Modern microservice applications are moving beyond central data centers and the cloud to the edge to provide ultra-low latency and real-time processing. This enables real-time responsiveness for applications powering autonomous vehicles, remote healthcare, and IoT solutions. 

A fundamental operational challenge exists when you attempt to deploy code to distributed edge computing environments. Each time that you are deploying code to containerized workloads at thousands of different edge locations, it will require coordination across unreliable networks, heterogeneous hardware, and edge locations with no technical staff available to correct failed deployments. 

The edge computing environment provides limited connectivity, low bandwidth for other critical business operations, and no on-site engineers to resolve failures during deployment. 

CI/CD pipelines based on traditional models use a push-based model where a centralized server connects to the target deployment environments and directly pushes changes to those environments. The traditional push-based model assumes the deployment target is always accessible, and a failure to deploy can be immediately recovered. Edge computing violates both assumptions. 

For example, in a retail deployment that includes 2,500 store locations, a push-based pipeline that attempts to simultaneously deploy to all stores will experience connection timeouts as a result of connectivity issues with some stores; partially deployed code as a result of network outages during the deployment process; and lack of visibility into the status of the deployment process for the many store locations with no connectivity (see Figure 1).

Figure 1: Push-based vs. pull-based deployment models for edge environmentsFigure 1: Push-based vs. pull-based deployment models for edge environments


GitOps With Open-Source Rancher Fleet

To solve this problem, the method of deployment needs to be inverted. The current model has changes pushed to edge locations. With pull-based GitOps, each edge cluster pulls its state from a central Git repository. Rancher Fleet is designed to provide GitOps-based deployment for managing large numbers of clusters. One Fleet Controller can manage well over one million resources across thousands of clusters. This makes Rancher Fleet ideal for use in edge deployments. 

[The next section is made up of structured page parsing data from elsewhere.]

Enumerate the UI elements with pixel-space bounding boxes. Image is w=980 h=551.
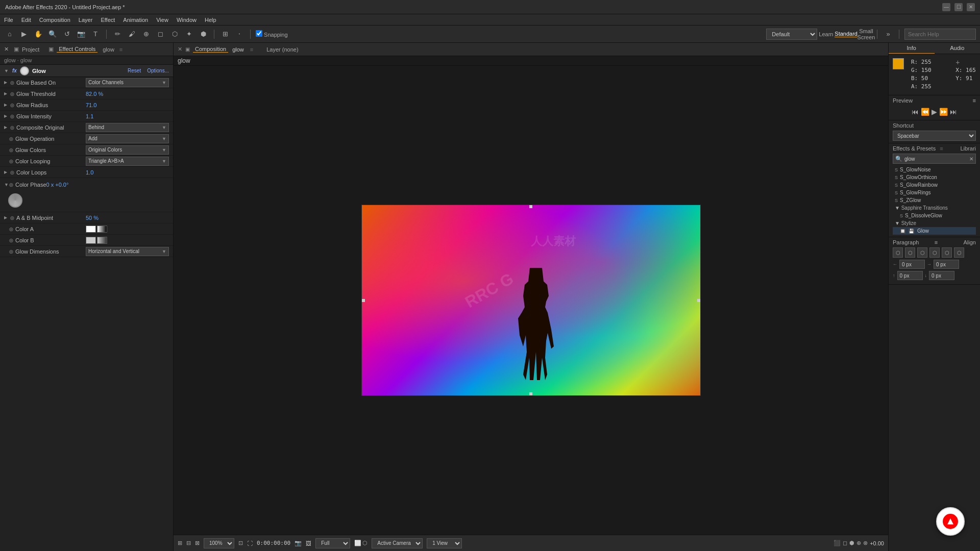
shortcut-dropdown[interactable]: Spacebar [893,131,976,141]
handle-right[interactable] [697,299,700,302]
eraser-tool[interactable]: ◻ [155,29,166,40]
ep-item-dissolveglow[interactable]: S S_DissolveGlow [893,212,976,219]
last-frame-button[interactable]: ⏭ [950,108,957,116]
ep-item-gloworthicon[interactable]: S S_GlowOrthicon [893,173,976,181]
space-after-input[interactable] [929,271,954,280]
ep-tab2[interactable]: Librari [960,145,976,152]
menu-file[interactable]: File [4,17,13,23]
comp-toggle-render[interactable]: ⊕ [856,540,861,546]
comp-snapshot-btn[interactable]: 📷 [295,540,302,546]
workspace-dropdown[interactable]: DefaultStandardSmall Screen [766,29,817,40]
menu-help[interactable]: Help [205,17,216,23]
composition-viewport[interactable]: RRC G 人人素材 [174,66,888,535]
home-button[interactable]: ⌂ [4,29,15,40]
comp-quality-dropdown[interactable]: Full Half Quarter [315,538,350,548]
panel-menu-btn[interactable]: ≡ [119,46,122,53]
brush-tool[interactable]: 🖌 [126,29,137,40]
first-frame-button[interactable]: ⏮ [912,108,919,116]
roto-tool[interactable]: ⬡ [169,29,180,40]
align-tool[interactable]: ⊞ [219,29,231,40]
snapping-checkbox[interactable] [256,30,262,37]
ep-item-glow[interactable]: 🔲 💾 Glow [893,227,976,235]
ep-menu-btn[interactable]: ≡ [940,145,943,152]
hand-tool[interactable]: ✋ [33,29,44,40]
glow-based-on-arrow[interactable]: ▶ [4,80,7,85]
camera-tool[interactable]: 📷 [76,29,87,40]
glow-dimensions-dropdown[interactable]: Horizontal and Vertical ▼ [86,247,169,256]
effect-controls-tab[interactable]: Effect Controls [57,46,97,53]
paragraph-menu-btn[interactable]: ≡ [935,239,938,245]
ep-stylize-collapse[interactable]: ▼ [895,220,901,226]
menu-layer[interactable]: Layer [79,17,93,23]
color-b-swatch-1[interactable] [86,237,96,244]
comp-fit-btn[interactable]: ⊡ [238,540,243,546]
active-camera-dropdown[interactable]: Active Camera [372,538,423,548]
menu-window[interactable]: Window [177,17,197,23]
audio-tab[interactable]: Audio [935,43,981,54]
ep-search-bar[interactable]: 🔍 ✕ [893,154,976,164]
comp-timecode[interactable]: 0:00:00:00 [257,540,290,546]
pen-tool[interactable]: ✏ [112,29,123,40]
puppet-tool[interactable]: ✦ [183,29,194,40]
comp-safe-zones[interactable]: ⊠ [195,540,200,546]
glow-threshold-value[interactable]: 82.0 % [86,91,169,97]
handle-left[interactable] [362,299,365,302]
small-screen-button[interactable]: Small Screen [861,29,872,40]
comp-zoom-dropdown[interactable]: 100% 50% 200% [204,538,234,548]
color-a-gradient[interactable] [97,226,107,233]
comp-view-options[interactable]: ⊞ [178,540,182,546]
clone-tool[interactable]: ⊕ [140,29,152,40]
comp-toggle-wireframe[interactable]: ⬢ [849,540,854,546]
comp-show-snapshot[interactable]: 🖼 [306,540,311,546]
extend-workspace-button[interactable]: » [883,29,894,40]
rotate-tool[interactable]: ↺ [61,29,72,40]
select-tool[interactable]: ▶ [18,29,30,40]
color-phase-value[interactable]: 0 x +0.0° [46,182,165,188]
handle-bottom[interactable] [529,392,532,395]
menu-animation[interactable]: Animation [123,17,148,23]
justify-left[interactable]: ⬡ [929,247,940,258]
standard-workspace[interactable]: Standard [835,31,857,37]
options-button[interactable]: Options... [147,68,169,73]
indent-left-input[interactable] [899,260,925,269]
comp-toggle-flow[interactable]: ⊗ [863,540,868,546]
ep-group-sapphire[interactable]: ▼ Sapphire Transitions [893,204,976,212]
glow-intensity-value[interactable]: 1.1 [86,113,169,119]
color-a-swatch-1[interactable] [86,226,96,233]
menu-edit[interactable]: Edit [21,17,31,23]
close-button[interactable]: ✕ [967,3,975,11]
glow-radius-value[interactable]: 71.0 [86,102,169,108]
menu-composition[interactable]: Composition [39,17,70,23]
ep-item-zglow[interactable]: S S_ZGlow [893,196,976,204]
comp-toggle-layer[interactable]: ◻ [843,540,847,546]
color-preview-swatch[interactable] [893,58,904,69]
maximize-button[interactable]: ☐ [954,3,963,11]
justify-center[interactable]: ⬡ [942,247,952,258]
reset-button[interactable]: Reset [128,68,141,73]
glow-operation-dropdown[interactable]: Add ▼ [86,134,169,143]
glow-icon[interactable] [20,66,29,76]
color-phase-wheel[interactable] [8,193,22,208]
play-button[interactable]: ▶ [932,108,937,116]
menu-effect[interactable]: Effect [101,17,115,23]
glow-colors-dropdown[interactable]: Original Colors ▼ [86,145,169,155]
comp-guide-btn[interactable]: ⊟ [186,540,191,546]
composition-tab[interactable]: Composition [193,46,228,53]
comp-panel-menu[interactable]: ≡ [250,46,253,53]
record-button[interactable] [936,507,965,536]
minimize-button[interactable]: — [942,3,950,11]
preview-menu-btn[interactable]: ≡ [973,97,976,104]
ep-group-stylize[interactable]: ▼ Stylize [893,219,976,227]
glow-intensity-arrow[interactable]: ▶ [4,114,7,118]
glow-based-on-dropdown[interactable]: Color Channels ▼ [86,78,169,87]
comp-close-btn[interactable]: ✕ [178,46,182,53]
color-b-gradient[interactable] [97,237,107,244]
composite-original-arrow[interactable]: ▶ [4,125,7,130]
next-frame-button[interactable]: ⏩ [939,108,948,116]
graph-tool[interactable]: ⬝ [234,29,245,40]
glow-threshold-arrow[interactable]: ▶ [4,91,7,96]
learn-button[interactable]: Learn [820,29,831,40]
prev-frame-button[interactable]: ⏪ [921,108,929,116]
color-looping-dropdown[interactable]: Triangle A>B>A ▼ [86,157,169,166]
align-left[interactable]: ⬡ [893,247,903,258]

Edge locations using Fleet are part of a continuous reconciliation cycle. The cycle includes observing the desired state for the cluster from the Git repository and then comparing the observed state against the actual state of the cluster. It identifies what is out of sync or "drift" and applies changes to the cluster. This model provides several key advantages for edge locations—locations that lose their connection will auto-synchronize when they regain their connection. A persistent connection to an edge cluster is not required, and failed deployments will be retried (see Figure 2).

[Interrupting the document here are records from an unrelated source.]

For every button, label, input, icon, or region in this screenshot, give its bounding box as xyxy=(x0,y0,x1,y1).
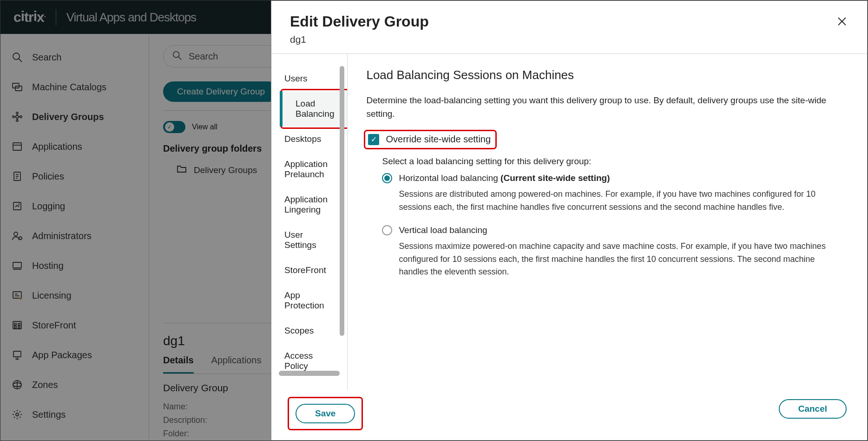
override-label: Override site-wide setting xyxy=(386,134,491,145)
save-button[interactable]: Save xyxy=(296,404,355,423)
modal-nav-app-lingering[interactable]: Application Lingering xyxy=(271,187,347,222)
content-intro: Determine the load-balancing setting you… xyxy=(366,94,846,121)
radio-horizontal-desc: Sessions are distributed among powered-o… xyxy=(399,188,846,214)
app-root: citrix. Virtual Apps and Desktops Search… xyxy=(0,0,868,441)
close-icon[interactable] xyxy=(834,13,850,32)
modal-nav-load-balancing[interactable]: Load Balancing xyxy=(283,91,347,127)
modal-nav-users[interactable]: Users xyxy=(271,66,347,91)
radio-vertical-desc: Sessions maximize powered-on machine cap… xyxy=(399,240,846,279)
radio-horizontal-row[interactable]: Horizontal load balancing (Current site-… xyxy=(382,173,846,183)
override-checkbox[interactable]: ✓ xyxy=(368,134,379,145)
radio-vertical[interactable] xyxy=(382,225,392,235)
modal-nav-app-prelaunch[interactable]: Application Prelaunch xyxy=(271,152,347,187)
edit-delivery-group-modal: Edit Delivery Group dg1 Users Load Balan… xyxy=(271,0,868,441)
modal-body: Users Load Balancing Desktops Applicatio… xyxy=(271,54,867,390)
highlight-load-balancing: Load Balancing xyxy=(283,91,347,127)
modal-subtitle: dg1 xyxy=(290,34,429,45)
radio-horizontal-suffix: (Current site-wide setting) xyxy=(498,173,610,183)
modal-content: Load Balancing Sessions on Machines Dete… xyxy=(348,54,867,390)
select-hint: Select a load balancing setting for this… xyxy=(382,156,846,167)
modal-nav: Users Load Balancing Desktops Applicatio… xyxy=(271,54,348,390)
modal-nav-scopes[interactable]: Scopes xyxy=(271,318,347,343)
highlight-save: Save xyxy=(290,399,361,428)
radio-vertical-label: Vertical load balancing xyxy=(399,225,487,235)
radio-vertical-row[interactable]: Vertical load balancing xyxy=(382,225,846,235)
radio-horizontal-label: Horizontal load balancing xyxy=(399,173,498,183)
modal-nav-storefront[interactable]: StoreFront xyxy=(271,258,347,283)
modal-nav-access-policy[interactable]: Access Policy xyxy=(271,343,347,371)
content-heading: Load Balancing Sessions on Machines xyxy=(366,68,846,82)
modal-nav-scrollbar[interactable] xyxy=(340,66,344,336)
modal-nav-desktops[interactable]: Desktops xyxy=(271,127,347,152)
modal-nav-app-protection[interactable]: App Protection xyxy=(271,283,347,318)
modal-title: Edit Delivery Group xyxy=(290,13,429,30)
cancel-button[interactable]: Cancel xyxy=(779,399,847,419)
modal-nav-hscrollbar[interactable] xyxy=(279,371,340,376)
radio-horizontal[interactable] xyxy=(382,173,392,183)
modal-nav-user-settings[interactable]: User Settings xyxy=(271,222,347,258)
modal-header: Edit Delivery Group dg1 xyxy=(271,1,867,54)
highlight-override: ✓ Override site-wide setting xyxy=(366,132,494,147)
modal-footer: Save Cancel xyxy=(271,390,867,440)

Fleet architecture with upstream controller and downstream edge clustersFigure 2: Fleet architecture with upstream controller and downstream edge clusters


Fleet’s clustering capability enables deployment to thousands of different locations based on a single configuration file:

YAML
 
yaml 

apiVersion: fleet.cattle.io/v1alpha1 
kind: GitRepo 
metadata: 
  name: edge-retail-app 
  namespace: fleet-default 
spec: 
  repo: https://github.com/org/edge-manifests.git 
  branch: main 
  paths: 
    - apps/retail-app 
  pollingInterval: 5m 
  imageScanInterval: 30m 
  targets: 
    - name: canary-stores 
      clusterSelector: 
        matchLabels: 
          environment: edge 
          rollout-wave: canary 
    - name: retail-edge-all 
      clusterSelector: 
        matchLabels: 
          environment: edge 
          tier: retail 
  helmSecretName: jfrog-registry-credentials


When an additional edge cluster registers with matching labels, Fleet will automatically include it in all deployments; this eliminates configuration drift throughout the fleet. 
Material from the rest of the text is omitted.